|One of the many problems with poorly fitted and cheap rainwater systems|
You would think that given that we live in a lovely green and fresh land that we would know that having a reliable, effective and sightly rainwater system is a good idea. But no, we have been lured by the cheapness and ubiquity of black plastic as a rainwater handling material.
In this world you tend to get what you pay for and guttering is no exception when it comes down to the basics. Plastic uPVC guttering might look cheap and cheerful, but it is anything but cheerful! Common problems with plastic are that:
It expands and contracts more than any other guttering material, so it breaks its seals, comes loose, warps and is generally rubbish.
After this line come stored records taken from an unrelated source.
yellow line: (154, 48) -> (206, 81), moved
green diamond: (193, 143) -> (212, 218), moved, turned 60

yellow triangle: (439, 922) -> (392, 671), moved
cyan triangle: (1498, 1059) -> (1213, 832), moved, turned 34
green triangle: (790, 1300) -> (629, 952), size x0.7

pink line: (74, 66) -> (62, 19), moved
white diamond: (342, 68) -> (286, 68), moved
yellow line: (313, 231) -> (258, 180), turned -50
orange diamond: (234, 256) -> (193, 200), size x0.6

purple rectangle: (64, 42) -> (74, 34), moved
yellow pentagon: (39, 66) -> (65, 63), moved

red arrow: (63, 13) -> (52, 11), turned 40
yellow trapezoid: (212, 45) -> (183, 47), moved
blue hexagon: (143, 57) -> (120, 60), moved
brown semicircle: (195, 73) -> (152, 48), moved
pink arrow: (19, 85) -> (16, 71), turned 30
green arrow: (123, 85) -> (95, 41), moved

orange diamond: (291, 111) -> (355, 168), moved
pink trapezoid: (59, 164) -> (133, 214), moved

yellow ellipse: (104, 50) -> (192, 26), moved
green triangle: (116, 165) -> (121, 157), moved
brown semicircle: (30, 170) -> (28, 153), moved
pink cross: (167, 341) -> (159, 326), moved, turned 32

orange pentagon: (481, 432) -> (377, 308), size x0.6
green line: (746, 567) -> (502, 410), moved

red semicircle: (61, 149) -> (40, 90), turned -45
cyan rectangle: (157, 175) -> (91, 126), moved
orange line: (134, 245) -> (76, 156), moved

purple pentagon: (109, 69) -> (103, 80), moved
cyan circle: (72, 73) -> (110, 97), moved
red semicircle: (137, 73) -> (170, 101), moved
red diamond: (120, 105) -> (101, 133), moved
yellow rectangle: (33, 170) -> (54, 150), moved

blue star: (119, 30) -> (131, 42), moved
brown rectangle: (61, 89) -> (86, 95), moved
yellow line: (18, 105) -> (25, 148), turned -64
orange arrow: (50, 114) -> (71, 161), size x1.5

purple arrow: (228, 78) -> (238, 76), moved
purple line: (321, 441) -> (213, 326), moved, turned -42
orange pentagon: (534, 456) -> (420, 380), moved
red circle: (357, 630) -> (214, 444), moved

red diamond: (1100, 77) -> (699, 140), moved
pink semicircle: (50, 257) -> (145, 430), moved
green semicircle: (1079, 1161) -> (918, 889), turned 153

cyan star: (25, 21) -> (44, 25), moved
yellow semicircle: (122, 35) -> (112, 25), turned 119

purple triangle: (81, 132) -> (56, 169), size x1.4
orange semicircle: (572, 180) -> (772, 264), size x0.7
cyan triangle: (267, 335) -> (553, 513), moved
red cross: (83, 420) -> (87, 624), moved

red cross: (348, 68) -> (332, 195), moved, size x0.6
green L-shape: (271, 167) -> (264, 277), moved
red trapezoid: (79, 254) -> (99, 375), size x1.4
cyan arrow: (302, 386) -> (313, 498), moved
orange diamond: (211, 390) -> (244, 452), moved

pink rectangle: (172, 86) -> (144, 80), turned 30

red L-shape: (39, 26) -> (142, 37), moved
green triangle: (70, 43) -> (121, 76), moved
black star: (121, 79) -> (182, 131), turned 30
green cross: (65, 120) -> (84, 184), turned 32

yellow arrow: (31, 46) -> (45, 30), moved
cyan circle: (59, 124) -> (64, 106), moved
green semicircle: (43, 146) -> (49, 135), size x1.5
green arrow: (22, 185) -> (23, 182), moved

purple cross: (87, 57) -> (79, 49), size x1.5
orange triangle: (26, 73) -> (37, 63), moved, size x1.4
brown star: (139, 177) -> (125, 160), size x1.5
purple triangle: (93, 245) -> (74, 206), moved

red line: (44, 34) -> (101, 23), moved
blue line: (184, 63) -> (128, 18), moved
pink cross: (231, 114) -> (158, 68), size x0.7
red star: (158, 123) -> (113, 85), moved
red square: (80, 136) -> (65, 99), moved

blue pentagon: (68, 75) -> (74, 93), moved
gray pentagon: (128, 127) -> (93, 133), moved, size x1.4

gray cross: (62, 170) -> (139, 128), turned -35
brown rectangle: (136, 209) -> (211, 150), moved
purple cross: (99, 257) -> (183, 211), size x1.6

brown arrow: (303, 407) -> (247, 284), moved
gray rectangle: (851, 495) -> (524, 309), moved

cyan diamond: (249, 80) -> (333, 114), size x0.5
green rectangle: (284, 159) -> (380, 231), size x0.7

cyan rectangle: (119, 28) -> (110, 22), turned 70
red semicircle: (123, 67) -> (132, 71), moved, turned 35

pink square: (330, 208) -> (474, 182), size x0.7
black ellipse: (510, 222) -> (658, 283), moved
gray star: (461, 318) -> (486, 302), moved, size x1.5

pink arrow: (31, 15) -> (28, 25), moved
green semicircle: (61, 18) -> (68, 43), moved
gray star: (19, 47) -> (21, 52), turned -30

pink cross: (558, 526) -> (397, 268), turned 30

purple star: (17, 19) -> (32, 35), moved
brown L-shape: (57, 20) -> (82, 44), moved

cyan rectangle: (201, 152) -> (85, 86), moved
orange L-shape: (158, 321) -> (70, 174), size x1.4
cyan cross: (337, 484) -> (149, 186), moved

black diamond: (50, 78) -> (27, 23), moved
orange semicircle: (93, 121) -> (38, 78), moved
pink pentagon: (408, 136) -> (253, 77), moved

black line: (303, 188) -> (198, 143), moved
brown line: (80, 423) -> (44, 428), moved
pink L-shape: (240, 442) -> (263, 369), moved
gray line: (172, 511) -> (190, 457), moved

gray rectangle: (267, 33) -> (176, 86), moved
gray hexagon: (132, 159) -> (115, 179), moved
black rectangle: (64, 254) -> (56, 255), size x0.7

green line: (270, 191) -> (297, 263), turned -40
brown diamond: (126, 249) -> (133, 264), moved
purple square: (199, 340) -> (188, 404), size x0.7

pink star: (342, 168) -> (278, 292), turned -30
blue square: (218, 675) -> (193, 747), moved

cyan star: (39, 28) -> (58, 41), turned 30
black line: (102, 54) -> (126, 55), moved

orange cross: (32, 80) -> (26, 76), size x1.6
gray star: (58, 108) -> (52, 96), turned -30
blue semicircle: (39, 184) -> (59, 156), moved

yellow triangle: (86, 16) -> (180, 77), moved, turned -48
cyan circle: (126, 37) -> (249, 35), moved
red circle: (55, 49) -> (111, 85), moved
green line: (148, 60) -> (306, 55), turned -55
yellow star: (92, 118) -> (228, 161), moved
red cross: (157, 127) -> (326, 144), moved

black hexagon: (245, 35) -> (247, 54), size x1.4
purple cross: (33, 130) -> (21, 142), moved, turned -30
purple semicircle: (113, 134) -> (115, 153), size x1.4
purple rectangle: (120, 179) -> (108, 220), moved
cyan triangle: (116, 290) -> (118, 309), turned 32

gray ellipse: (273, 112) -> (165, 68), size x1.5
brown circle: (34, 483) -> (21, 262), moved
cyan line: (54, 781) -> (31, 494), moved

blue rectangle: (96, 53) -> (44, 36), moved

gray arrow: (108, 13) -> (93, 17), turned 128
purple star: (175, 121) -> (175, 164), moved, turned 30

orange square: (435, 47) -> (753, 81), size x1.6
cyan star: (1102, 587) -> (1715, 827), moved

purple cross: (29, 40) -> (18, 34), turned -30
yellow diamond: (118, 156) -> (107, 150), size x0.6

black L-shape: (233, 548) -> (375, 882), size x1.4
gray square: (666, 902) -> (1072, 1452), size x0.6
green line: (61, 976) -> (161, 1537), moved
It degrades under UV light, so it gradually becomes brittle and so can break
It is not very impact resistance, so any knock can crack or break it
But it is cheap! But is it?
The cost of the products is cheap, but replacing it when it is broken is not. So most people just don’t bother, especially if it is a private rental property. So then the rain continues to spill over, soak the wall, …. and lo and behold in a few months the house is starting to get damp, or renders start to fail etc. Getting these types of problems sorted is starting to get very expensive.
I am a great believer in saving money. So what’s on my house? Lindab Steel Guttering. Yes it was more expensive than even a ‘good’ plastic system, but it has not leaked, failed, cracked for over 10 years. It has withstood the weight of the snow without a groan, it has seen hot summer storms without creaking or warping, major deluges without overflowing and it still looks new. It is great when you can fit and forget. No worries about repair work, borrowing ladders and wobbling at the top. The lack of worry is worth half the cost on its own!
It is worth noting that some major landlords have seen the light, Cardiff Council for example only fit Lindab steel guttering. They know that it makes sense as it will save them huge amounts in the long run, both on reactive maintenance contracts, but also on planned maintenance when they have to go into repair water ingress damage etc.